Buya Hamka: Seorang Ulama dan Pemimpin
Berlian Ayu Rahmawati Ahad, 3-4-2022 | - Dilihat: 136

Oleh: Berlian Ayu Rahmawati
Biografi Singkat
Prof. Dr. Haji Abdul Malik Karim Amrullah (HAMKA) adalah putra dari pasangan Syekh Haji Abdul Karim Amrullah (HAKA) yang biasa dikenal dengan Haji Rasul dan Safiyah. Hamka lahir pada 17 Februari 1908 di Tanah Sirah, kini masuk wilayah Nagari Sungai Batang, Kabupaten Agam, Sumatra Barat dan meninggal di Jakarta, 24 Juli 1981 pada umur 73 tahun.
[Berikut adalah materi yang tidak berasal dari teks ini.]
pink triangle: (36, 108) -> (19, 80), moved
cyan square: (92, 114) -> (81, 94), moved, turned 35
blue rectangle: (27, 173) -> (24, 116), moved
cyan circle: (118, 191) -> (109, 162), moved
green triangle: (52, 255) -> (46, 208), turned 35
Beliau merupakan seorang ulama, sufi, kiai, pendidik, sejarawan, budayawan, sastrawan, politikus, intelektual, jurnalis, hingga penulis produktif. Karyanya yang fenomenal, yaitu Tafsir Al-Azhar, diselesaikannya dalam masa tahanan di saat pemerintahan Orde Lama.
Didikan dari keluarga ulama sangat berpengaruh dalam membentuk karakter pemimpin seorang Hamka. Rasa keingintahuan Hamka muda terhadap pengamalam hidup begitu besar. Jejak rantau ditempuh Hamka dan pengalaman hidup di luar Minang dimulai saat ia pergi ke Mekkah selama kurang lebih 7 bulan. Ia bekerja di perpustakaan dan lembaga penerbitan di Mekkah.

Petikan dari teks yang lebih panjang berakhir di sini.